In einer Zeit in der Patienten bereits großer Unsicherheit gegenüberstehen, sei es wichtig, dass sie sich nicht um Rechtstreitigkeiten sorgen müssten, um Versorgung zu erlangen, zu der sie laut den Verträgen der EU berechtigt sein. Diese Pläne böten größere Klarheit über die Rechte und Verantwortung der Patienten und Gesundheitsversorger, so dass alle Seiten Gewissheit hätten. Alle Patienten sollten entsprechend ihrer Bedürfnisse und nicht ihrer Geldmittel Zugang zu Gesundheitsversorgung bekommen.
Der irische Europaabgeordnete Colm Burke (EVP-ED) begrüßte die Abstimmung, da er sich in der Vergangenheit einer größeren Operation in Großbritannien unterzogen hatte. Er sei ein Begünstigter der grenzüberschreitenden Gesundheitsversorgung. Er habe Glück gehabt, in der Lage gewesen zu sein es bezahlen zu können. Jetzt wolle er diejenigen, die nicht so viel Glück gehabt hätten wie er, vollständig über all ihre Rechte und die Qualität der Versorgung informieren, die sie erwarten können, sagte er.

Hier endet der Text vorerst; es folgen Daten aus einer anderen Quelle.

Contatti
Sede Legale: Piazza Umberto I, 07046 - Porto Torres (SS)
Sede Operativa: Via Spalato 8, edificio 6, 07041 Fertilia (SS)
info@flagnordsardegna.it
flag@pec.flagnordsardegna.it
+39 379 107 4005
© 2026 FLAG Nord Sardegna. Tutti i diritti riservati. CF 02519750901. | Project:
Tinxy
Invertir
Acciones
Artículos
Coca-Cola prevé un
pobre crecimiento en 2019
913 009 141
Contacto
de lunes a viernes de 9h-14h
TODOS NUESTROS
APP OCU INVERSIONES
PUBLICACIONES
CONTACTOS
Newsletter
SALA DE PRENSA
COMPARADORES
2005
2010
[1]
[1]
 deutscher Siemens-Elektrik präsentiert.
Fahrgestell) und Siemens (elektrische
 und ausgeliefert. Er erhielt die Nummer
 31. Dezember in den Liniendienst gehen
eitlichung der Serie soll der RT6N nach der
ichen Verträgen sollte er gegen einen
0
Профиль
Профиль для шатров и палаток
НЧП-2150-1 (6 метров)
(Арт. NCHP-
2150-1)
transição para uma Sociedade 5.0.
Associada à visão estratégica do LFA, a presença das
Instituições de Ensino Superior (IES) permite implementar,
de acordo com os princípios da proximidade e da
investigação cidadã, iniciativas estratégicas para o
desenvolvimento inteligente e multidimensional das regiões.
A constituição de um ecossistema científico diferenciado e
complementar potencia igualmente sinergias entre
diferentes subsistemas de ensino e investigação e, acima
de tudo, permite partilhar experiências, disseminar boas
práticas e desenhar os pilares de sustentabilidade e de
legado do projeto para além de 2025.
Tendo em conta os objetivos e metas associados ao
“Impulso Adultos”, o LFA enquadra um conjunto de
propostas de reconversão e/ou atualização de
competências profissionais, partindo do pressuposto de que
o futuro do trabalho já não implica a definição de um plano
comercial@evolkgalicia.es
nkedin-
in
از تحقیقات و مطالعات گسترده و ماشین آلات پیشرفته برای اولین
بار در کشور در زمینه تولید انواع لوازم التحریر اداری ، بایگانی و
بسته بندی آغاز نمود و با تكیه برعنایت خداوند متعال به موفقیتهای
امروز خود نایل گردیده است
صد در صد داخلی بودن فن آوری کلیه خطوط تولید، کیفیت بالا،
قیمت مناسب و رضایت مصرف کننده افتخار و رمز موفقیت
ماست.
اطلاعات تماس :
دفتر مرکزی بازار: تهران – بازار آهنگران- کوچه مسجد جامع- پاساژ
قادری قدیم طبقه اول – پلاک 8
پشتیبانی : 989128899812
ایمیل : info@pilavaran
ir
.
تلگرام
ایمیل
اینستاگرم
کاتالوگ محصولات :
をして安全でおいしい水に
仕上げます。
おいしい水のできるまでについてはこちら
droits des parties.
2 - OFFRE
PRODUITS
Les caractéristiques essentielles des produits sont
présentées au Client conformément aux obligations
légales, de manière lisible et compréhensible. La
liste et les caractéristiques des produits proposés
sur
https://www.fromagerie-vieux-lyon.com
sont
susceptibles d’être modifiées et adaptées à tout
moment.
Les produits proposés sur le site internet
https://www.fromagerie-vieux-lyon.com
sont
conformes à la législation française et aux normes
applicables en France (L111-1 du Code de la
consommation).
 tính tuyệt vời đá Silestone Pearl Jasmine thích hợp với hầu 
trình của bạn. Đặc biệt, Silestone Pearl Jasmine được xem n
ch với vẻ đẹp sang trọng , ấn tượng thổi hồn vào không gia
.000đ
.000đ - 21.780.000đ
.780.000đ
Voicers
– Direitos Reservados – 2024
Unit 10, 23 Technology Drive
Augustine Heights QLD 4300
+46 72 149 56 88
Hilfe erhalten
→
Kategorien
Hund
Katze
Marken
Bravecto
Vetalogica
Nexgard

Die Europäische Gesundheitskommissarin, Androulla Vassiliou, begrüßte die Entscheidung des Europäischen Parlamentes. Sie sei überzeugt, dass dies zu größerem Vertrauen und Wissen, über die Gesundheitsversorgung die sie erhalten für alle Bürger beitrage werde, sagte sie.
• 6. Mai 2009: EU-Botschafter werden vorgeschlagene Richtlinie diskutieren
• 8. Juni 2009: Die tschechische EU-Präsidentschaft soll eine politische Vereinbarung bei einem Treffen zwischen den Mitgliedstaaten in Luxemburg treffen.